Population-wide family tree data (e.g. LINKS, the UPDB, and platforms such as My Heritage) may be used to address the remaining issues and moreover, are becoming increasingly available. For example, the Netherlands is currently linking all civil certificates into nation-wide multigenerational family trees and a similar initiative is ongoing in Denmark. This increasing availability of population-wide family tree data makes it possible to extend our current perspective, which is mainly focused on (long-lived) individuals, to long-lived families by applying the LRC score (Figure 1). Such long-lived families provide the unique opportunity to investigate the cohesion and interplay between genes and socio-behavioral and environmental components (G x E interactions). To increase our understanding of the mechanisms of longevity and healthy aging it is therefore important for epidemiological studies with existing molecular data to integrate a family dimension by collecting genealogical, socio-behavioral and environmental data.

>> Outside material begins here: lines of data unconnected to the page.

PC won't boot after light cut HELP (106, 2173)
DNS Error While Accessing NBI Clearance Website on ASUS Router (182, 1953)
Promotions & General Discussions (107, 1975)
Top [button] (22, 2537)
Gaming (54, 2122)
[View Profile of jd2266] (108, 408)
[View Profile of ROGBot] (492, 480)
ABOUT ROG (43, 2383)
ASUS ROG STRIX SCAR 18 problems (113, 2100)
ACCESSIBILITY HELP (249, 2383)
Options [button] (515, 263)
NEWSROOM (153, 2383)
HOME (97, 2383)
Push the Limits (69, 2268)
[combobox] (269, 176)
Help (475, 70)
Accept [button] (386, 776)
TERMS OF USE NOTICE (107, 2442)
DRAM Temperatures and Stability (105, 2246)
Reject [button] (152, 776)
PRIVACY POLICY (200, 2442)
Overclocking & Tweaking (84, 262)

These epidemiological and other family based studies can recruit living members from heritable longevity families and collect relevant epidemiological and socio-behavioral data. Genetic analyses should then include the study of rare and structural ‘private’ variants in addition to common variants [7]. Additionally, studies based on living study participants who have not yet reached the ages to express longevity, but have ancestral survival data, such as UK Biobank, may now better distinguish cases by incorporating a liability based on the LRC score. To summarize, the ultimate mechanistic insight for human longevity is expected from genetic studies which have a significantly increased chance of success if the right definitions, data, and non-genetic (e.g. socio-behavioral) covariates and confounders are taken into account.

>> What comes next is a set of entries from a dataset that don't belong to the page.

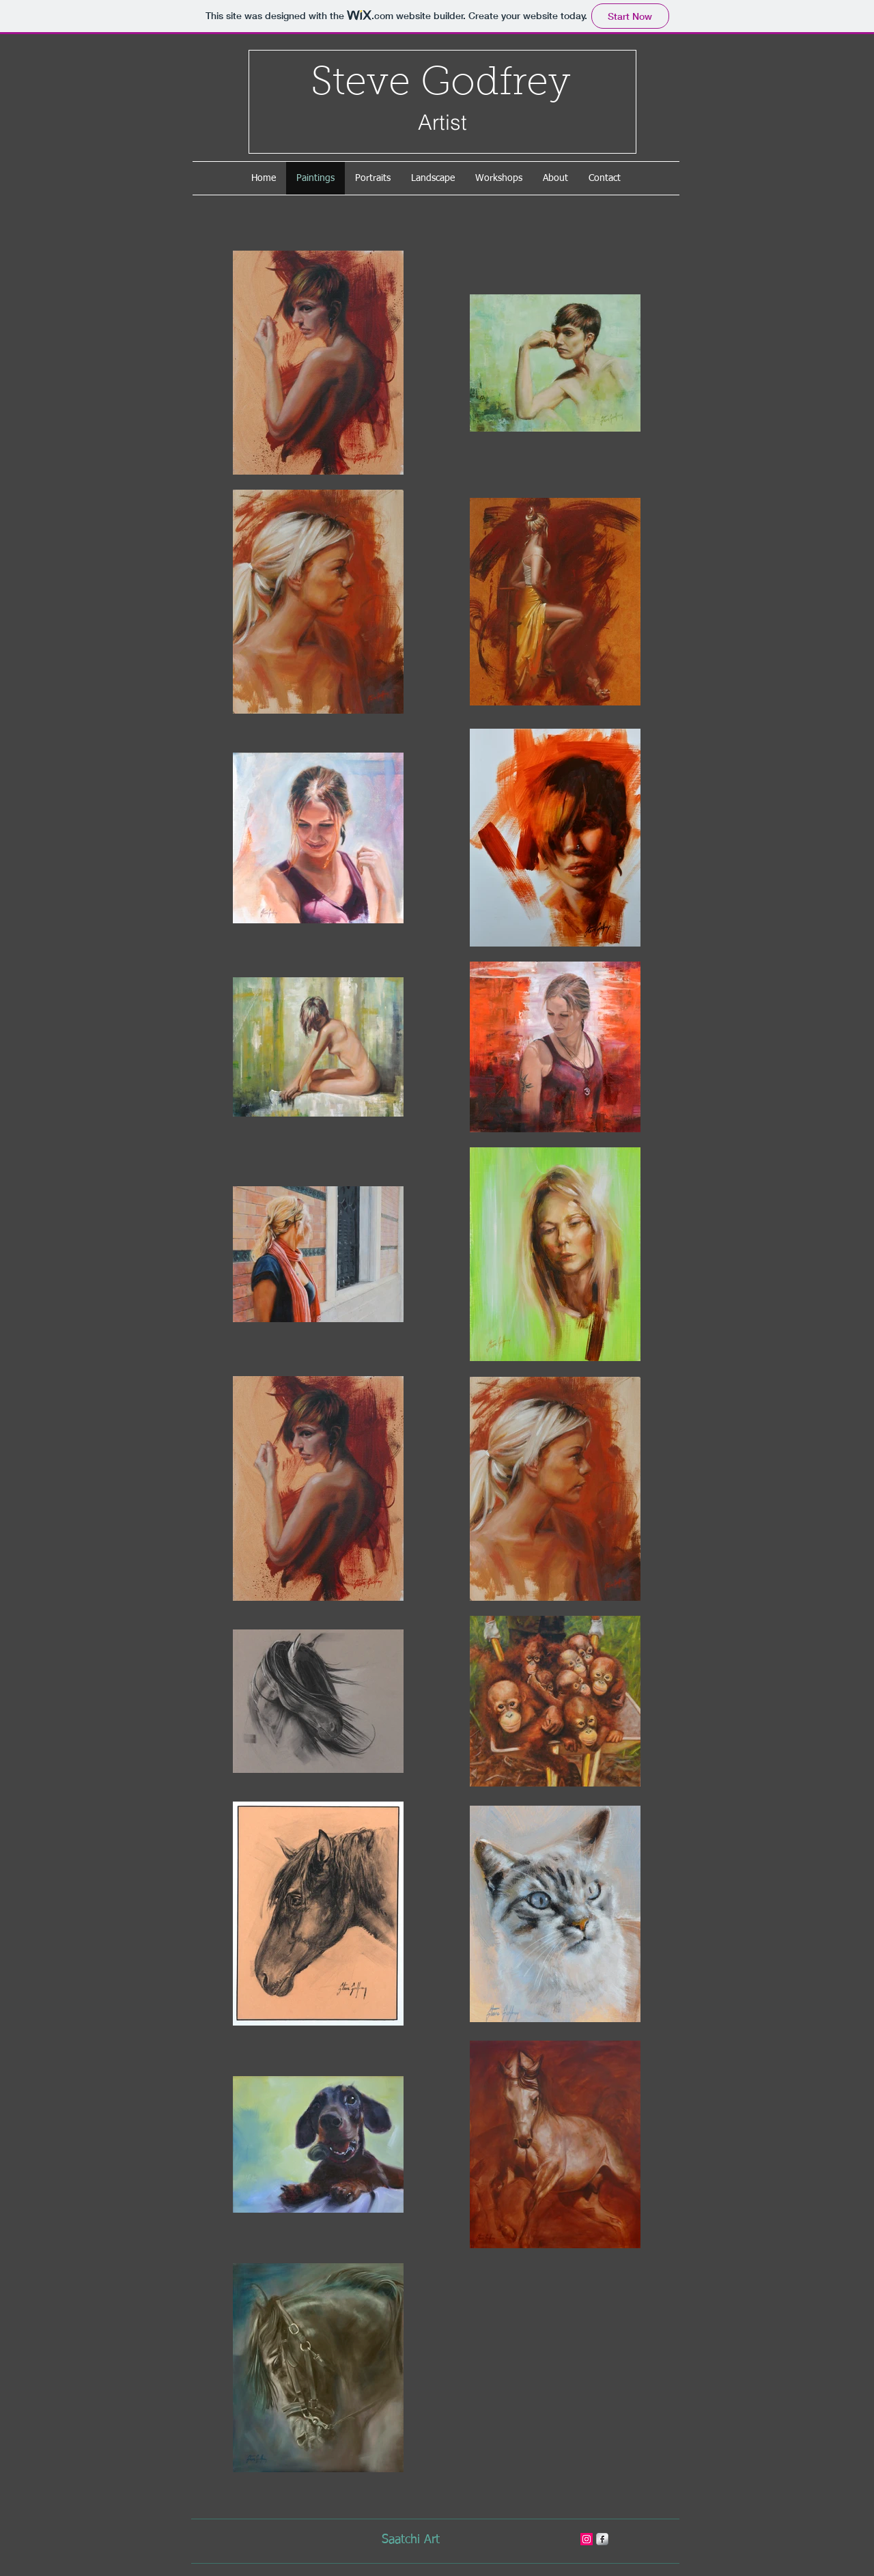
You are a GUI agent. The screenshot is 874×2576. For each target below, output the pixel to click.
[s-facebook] (602, 2539)
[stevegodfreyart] (586, 2539)
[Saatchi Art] (410, 2540)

Figure 1. Long-lived families, Identified using the Longevity Relatives Count (LRC) score, provide a unique opportunity to investigate the cohesion and interplay between genes and socio-behavioral and environmental aspects (G x E interactions). Squares are males and rounds are females. Light blue colors represent the paternal ancestors and yellow colors represent the maternal ancestors. Dark blue colors represent potential study participants. Both maternal as paternal ancestral information can be used to calculate the LRC score and identify long-lived families, thus reducing the number of sporadically long-lived persons.